Experimental Results

Through our proposed system model, we can notice that there are two parts of our experiment. One is to determine how to arrange VMs on servers based on energy efficiency and hop reduction. The other is to put our VM placement on the simulation tool to observe network performance. In the former part, we apply Java [29] programming to compute our VM placement setting. In the later part, we use NS2 [30] as our simulation tool.

Although there exist some simulation tools, such as Mininet [31], to create OpenFlow network environment and emulate the behavior of the controller managing the flows. However, Mininet is unable to quantify the traffic and the bandwidth information so that it is impossible to evaluate network per-formance. It is originally designed to perform how the controller modifies flow headers to manage OpenFlow networks. On the contrary, NS2 pro-vides source routing which can designate the routing path of each flow like OpenFlow controller does. That is why NS2 is adopted in our work.

In our experiment, given that topology architecture is a 3-tier fat-tree datacenter network, consisting 16 core-level, 32 aggregate-level and 32 edge-level switches. Each edge-edge-level switch can connect 8 servers, and each server

can host 4 VMs.

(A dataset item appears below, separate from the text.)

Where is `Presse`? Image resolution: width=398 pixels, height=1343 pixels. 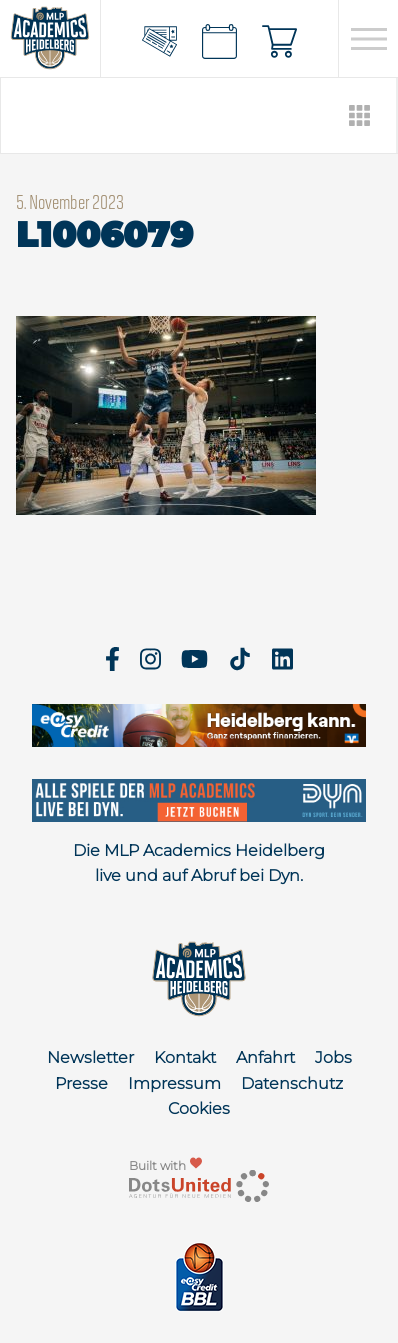 Presse is located at coordinates (81, 1083).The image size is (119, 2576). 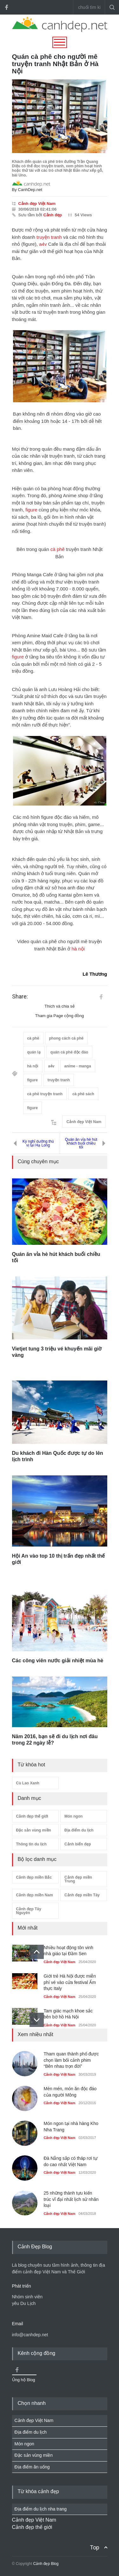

We assume 256 VMs that power consumptions, memory usages and bandwidth demands are given from the network snapshot. The bandwidth demands of VMs meet the uniform distribution from 0 to 100%

utilization of the link capacity (10 Mb). Power consumptions and memory usages also meet uniform distribution U (0, 100), which are represented in the utilization percentage of a server. When we run the simulation in 10000 VMs, it occurs the problem of insufficient memory. Therefore, our model supports to the maximum size of 10000 VMs in datacenters. Some research show that communication intensive applications [12] appear more often nowadays.

Therefore, a large number of FTP traffic flows are generated to represent the real situations. Besides, most of the data transmission among VMs is related and confined in certain VMs [13]. We apply the group traffic as our traffic pattern. In our experiment, the default simulation time of networks is set as 100 seconds.